Tipps: So fragen Sie bei einer Absage richtig nach

  • Vorwürfe vermeiden: Suchen Sie das Gespräch in aufgeräumter Stimmung. Warten Sie, bis sich die erste Enttäuschung gelegt hat. Sie laufen sonst Gefahr, dem Gegenüber vorwurfsvoll zu begegnen. Vermeiden Sie Aussagen wie: «Ich bringe doch alles mit, was gefordert wurde. Haben Sie das nicht gesehen?»

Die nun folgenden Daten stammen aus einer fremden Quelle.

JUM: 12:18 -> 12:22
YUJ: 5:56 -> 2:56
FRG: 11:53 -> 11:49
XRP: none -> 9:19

  • Vorausschauend sein: Um eine Absage zu versachlichen, hilft folgende Überlegung: Beim Bewerbungsprozess ist derjenige, der die Stelle will, draus­sen, die Personalfachleute sind drinnen. Der eine klopft an, die anderen entscheiden, wem sie öffnen. Dieses Gefälle ist kein Grund zum Ärger. Im Gegenteil: Es lohnt sich, zur Personalabteilung einen guten Draht herzustellen, denn bei der nächsten Bewerbung sind die Fachleute dort wieder die Adressaten. Dass diese eine Absage erteilten, gehört zu ihrem Job. Halten Sie sich das vor Augen, ehe Sie nachhaken.

  • Besser mündlich statt schriftlich: Wer schriftlich nachfragt, wird eher nur eine Standardantwort bekommen. Es kann sich lohnen, sich einen Ruck zu geben und zum Hörer zu greifen. Oft ergibt sich daraus ein Gespräch, von dem man profitiert. Wichtig: Vergewissern Sie sich, dass der Ansprechpartner Zeit hat. Und seien Sie sich bewusst: Sie wollen etwas von ihm wissen, nicht umgekehrt. Fassen Sie sich kurz und notieren Sie vorher die wichtigsten Fragen.

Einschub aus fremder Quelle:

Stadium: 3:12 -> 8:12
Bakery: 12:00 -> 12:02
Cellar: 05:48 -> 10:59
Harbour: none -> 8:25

  • Professionell wirken: Vermitteln Sie dem Gesprächspartner folgenden Eindruck: Ich möchte etwas lernen für die künftige Stellensuche, ich möchte Kritik konstruktiv aufnehmen. Je professioneller Sie das Gespräch gestalten, desto angenehmer ist der Kontakt. Und desto grösser ist die Chance, dass Sie als souveräne Bewerberin in Erinnerung bleiben.

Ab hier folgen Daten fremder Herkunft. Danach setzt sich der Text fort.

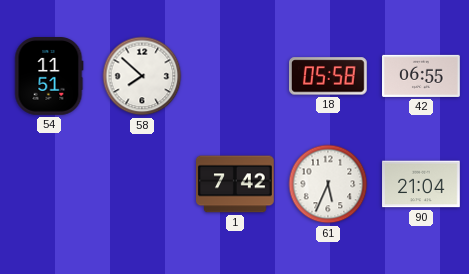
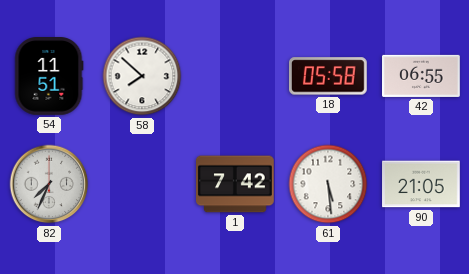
82: none -> 7:34
61: 5:34 -> 5:29
90: 21:04 -> 21:05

  • Die richtigen Fragen stellen: Was hat gefehlt im Lebenslauf, damit ich eine Runde weitergekommen wäre? Wo sollte ich mich gezielt weiterbilden? Wo gibt es Verbesserungspotenzial im Dossier? Wie ist aus Ihrer Sicht das Vorstellungsgespräch verlaufen? Gibt es bei meinem Verhalten, meinem Auftreten etwas zu verbessern?

  • Forsche Fragen vermeiden: Folgende Fragen sollte man sich besser verkneifen: Wer hat die Stelle bekommen? War ich für den Job zu alt? War ich Ihnen zu teuer

Absage: Was sie über die Firma aussagt

Keine Antwort: Dass Bewerbungsunterlagen im Papierkorb landen, passiert leider immer häufiger. Das lässt entweder auf viel Stress in der Personalabteilung oder auf wenig Respekt und Verantwortung gegenüber den Arbeitsuchenden (und den Arbeitnehmenden) schliessen. So oder so: Zum Glück hats nicht geklappt.

An der Briefmarke gespart: Diese Firma wird auch bei den Löhnen jeden Rappen spalten. Vergessen Sies!

Unterlagen kommen schlampig retour: Es kommt schonmal vor, dass die Dossiermappe geknickt oder nur noch lose Blätter zurückgeschickt werden - dass der Bewerber das Dossier vielleicht ein weiteres Mal verschicken möchte, kann man sich hier offenbar nicht vorstellen. Spricht für einen Mangel an Vorstellungskraft und Sensibilität. Da wäre keine Antwort stilvoller gewesen.

Kurzer Zwischenbericht nach drei Tagen: Hier haben die Verantwortlichen gelernt, dass nicht nur der coole Werbespot im Fernsehen und der glänzende Marmor in der Empfangshalle das Image der Firma positiv zu beeinflussen vermögen. Bravo!

Mitteilung, dass der Lebenslauf behalten wird: Gut organisiert ist man hier allemal. Und vermutlich macht die Bewerbung keine so schlechte Falle. Oder ist der Personalverantwortliche einfach nur ein herzensguter Mensch, der sich nicht überwinden kann, Klartext zu sprechen? Bei erneuter Kontaktaufnahme unbedingt vorsichtig abklären.